4. FUGA

Non avevo alcuna intenzione di tornare indietro. Volevo davvero andarmene da quel posto di merda. Piegandomi in direzione del vento, avanzai a passi lenti e pesanti.

Continuai a camminare verso ciò che ai miei occhi appariva essere il sentiero che portava alla stazione degli aerei privati. Avevo preso la carta di credito di mia madre proprio per affittarne uno e farmi portare all'aeroporto centrale. Da lì sarei partita per tornarmene, finalmente, a casa. E stavolta mio padre mi avrebbe ascoltato. Non avrebbe, certo, potuto dirmi «ciao, ciao» riattaccandomi in faccia.

I cumuli di neve diventavano a ogni mio passo sempre più alti ed era sempre più difficile oltrepassarli.

Avevo di sicuro fatto una sciocchezza a scappare via, così, di notte e sotto una bufera. I candidi fiocchi mi schiaffeggiava il viso. Stentavo a mantenere l'equilibrio e la posizione eretta.

Mi sentii persa ed ebbi paura. Non potevo tornare indietro. Ero bloccata.

Sentivo già le lacrime della disperazione premere tra le ciglia, quando mi parve di sentire una voce mescolata al soffio rumoroso del vento. Battei le palpebre e scorsi una luce tremolante dietro gli alberi. «Ehi, laggiù!»

Feci qualche passo avanti verso quella voce e caddi in ginocchio. Cercai a carponi di uscire dal mucchio di neve che mi avvolgeva. «Ehi! Dove sei?! Aiuto!» gridai. La mia voce fu inghiottita dal sibilo del vento.

Mi sentivo una scema. Lo ero di certo.

Un mulinello di neve mi turbinò intorno. Restai ferma in ascolto, poi urlai di nuovo. Niente. Solo l'incessante fischio del vento.

Mentre il gelo mi serrava la gola in una morsa e mi bruciava i polmoni, vidi una luce che si faceva man mano sempre più nitida. Finché non mi comparve davanti una specie di disco bianco vagare sulla superficie innevata.

«Ma che cazzo ci fai in mezzo alla bufera?» fui investita da una brusca voce maschile, giovane e molto alterata. Il suono più bello che avessi mai udito.

«Ehm... aiutami, ti prego» farfugliai.

«Puoi camminare?»

Mi appoggiai sulle sue braccia protese. Incappucciato, con una giacca a vento pesante e un paio di stivali alti fino al ginocchio. Non riuscivo a vedergli il volto.

«Riesci a camminare?», mi ripeté.

«Sì».

Non appena allontanò le braccia e mollò la presa, le mie gambe cedettero.

«No, non ci riesci», commentò secco. Era una voce molto giovane.

Lo sentii soffocare una parolaccia e percepii il tocco delle sue mani sui fianchi.

«Che cazzo stai facendo, brutto stronzo!» protestai subito cercando di allontanarlo.

«Stai ferma!» mi ordinò imprecando di nuovo. Mi sollevò di peso e scivolai da una parte all'altra delle sue spalle.

Da scema passai a sentirmi uno stupido sacco di patate.

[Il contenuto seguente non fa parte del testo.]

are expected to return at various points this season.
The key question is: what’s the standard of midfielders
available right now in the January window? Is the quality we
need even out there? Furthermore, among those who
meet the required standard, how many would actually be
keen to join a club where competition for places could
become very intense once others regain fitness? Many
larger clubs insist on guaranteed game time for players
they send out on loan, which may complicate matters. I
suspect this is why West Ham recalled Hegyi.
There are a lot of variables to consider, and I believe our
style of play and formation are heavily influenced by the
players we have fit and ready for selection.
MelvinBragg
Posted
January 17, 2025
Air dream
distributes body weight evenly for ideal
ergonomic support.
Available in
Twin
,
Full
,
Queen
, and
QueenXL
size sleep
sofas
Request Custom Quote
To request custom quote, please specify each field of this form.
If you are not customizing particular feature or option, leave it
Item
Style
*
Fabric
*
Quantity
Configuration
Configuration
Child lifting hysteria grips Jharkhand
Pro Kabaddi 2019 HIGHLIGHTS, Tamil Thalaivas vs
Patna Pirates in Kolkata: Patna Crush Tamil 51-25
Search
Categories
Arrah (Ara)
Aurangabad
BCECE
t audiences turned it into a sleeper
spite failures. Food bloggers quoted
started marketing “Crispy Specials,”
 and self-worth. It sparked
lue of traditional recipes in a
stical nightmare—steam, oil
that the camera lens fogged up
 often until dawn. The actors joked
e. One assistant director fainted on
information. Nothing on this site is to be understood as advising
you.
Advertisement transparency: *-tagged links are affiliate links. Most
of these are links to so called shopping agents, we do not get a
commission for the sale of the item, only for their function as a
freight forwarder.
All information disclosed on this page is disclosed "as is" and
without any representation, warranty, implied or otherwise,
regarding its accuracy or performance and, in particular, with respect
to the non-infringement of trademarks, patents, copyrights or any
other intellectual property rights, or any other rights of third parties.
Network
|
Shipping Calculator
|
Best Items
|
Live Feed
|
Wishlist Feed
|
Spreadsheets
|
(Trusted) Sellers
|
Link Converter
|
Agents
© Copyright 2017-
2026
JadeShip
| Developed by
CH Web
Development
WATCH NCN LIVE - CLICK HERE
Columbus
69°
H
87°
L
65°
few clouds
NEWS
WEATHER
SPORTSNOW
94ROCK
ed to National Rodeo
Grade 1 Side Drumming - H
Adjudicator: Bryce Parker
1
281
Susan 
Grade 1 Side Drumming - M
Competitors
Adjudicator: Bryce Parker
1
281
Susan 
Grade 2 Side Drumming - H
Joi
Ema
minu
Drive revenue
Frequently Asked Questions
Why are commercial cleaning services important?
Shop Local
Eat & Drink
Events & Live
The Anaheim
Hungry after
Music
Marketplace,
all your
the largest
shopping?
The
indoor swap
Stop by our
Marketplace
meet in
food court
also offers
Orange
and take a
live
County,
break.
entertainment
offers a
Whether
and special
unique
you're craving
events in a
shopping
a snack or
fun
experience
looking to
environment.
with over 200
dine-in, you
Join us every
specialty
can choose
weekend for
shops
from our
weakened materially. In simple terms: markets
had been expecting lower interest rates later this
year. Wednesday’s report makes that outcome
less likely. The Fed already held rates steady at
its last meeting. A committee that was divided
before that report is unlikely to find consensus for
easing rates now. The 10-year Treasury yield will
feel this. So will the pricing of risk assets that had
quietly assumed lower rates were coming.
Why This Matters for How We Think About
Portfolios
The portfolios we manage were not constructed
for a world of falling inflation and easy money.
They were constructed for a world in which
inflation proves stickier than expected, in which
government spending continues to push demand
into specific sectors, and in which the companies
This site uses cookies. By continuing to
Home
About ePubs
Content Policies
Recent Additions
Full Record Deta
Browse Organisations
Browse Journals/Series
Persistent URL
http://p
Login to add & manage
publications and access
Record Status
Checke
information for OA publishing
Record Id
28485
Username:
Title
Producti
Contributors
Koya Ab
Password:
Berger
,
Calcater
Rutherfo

Rimasi in silenzio anche se quella imbarazzante posizione mi faceva venire il sangue alla testa.

«Grazie», mormorai.

Il giovane straniero bofonchiò qualcosa di incomprensibile e si avviò con passo lento verso il sentiero da dove ero arrivata.

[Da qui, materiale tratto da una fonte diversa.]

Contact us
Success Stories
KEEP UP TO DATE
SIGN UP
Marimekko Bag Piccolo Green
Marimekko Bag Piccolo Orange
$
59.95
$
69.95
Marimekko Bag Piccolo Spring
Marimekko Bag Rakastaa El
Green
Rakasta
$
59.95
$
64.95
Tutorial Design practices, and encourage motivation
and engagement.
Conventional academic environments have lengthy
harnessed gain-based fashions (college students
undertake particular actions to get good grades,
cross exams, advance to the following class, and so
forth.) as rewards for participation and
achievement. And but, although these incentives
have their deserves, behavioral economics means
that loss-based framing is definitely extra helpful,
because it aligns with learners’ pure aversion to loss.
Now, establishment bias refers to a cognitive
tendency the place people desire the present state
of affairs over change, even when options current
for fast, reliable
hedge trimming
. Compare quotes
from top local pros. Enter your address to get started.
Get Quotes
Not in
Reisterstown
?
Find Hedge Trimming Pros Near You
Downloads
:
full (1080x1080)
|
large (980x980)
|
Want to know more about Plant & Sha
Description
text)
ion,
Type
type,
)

«No, aspetta! Io devo andare dall'altra parte! Devo andare alla stazione degli aerei privati».

«Non decolla nessuno con questa tempesta».

«Dove mi stai portando?»

«Sei la famosa... Emy, giusto?» chiese pronunciando il mio nome con tono di scherno.

«Sì, come lo sai?» risposi sulla difensiva.

«Tua madre è preoccupata. Ti riporto da lei» esclamò brusco e ignorando la mia domanda.

«Aspetta, fermati! La mia valigia!!» urlai indicando la borsa, che si trovava poco distante da noi, già sommersa da cumuli di neve.

Con la mano libera la prese. Poi lo sentii bofonchiare: «Ma quanto è pesante, che ci tieni dentro? Cadaveri fatti a pezzi!»

«Può essere un'idea, magari il tuo», mormorai stizzita.

«Zitta! Se no ti lascio dispersa qua. Non voglio sentire un'altra parola!» ordinò rabbioso.

Rimasi in silenzio. Mutismo di protesta e rigida come un ramo di un albero. Non mi fu neppure difficile esserlo, visto che ero congelata.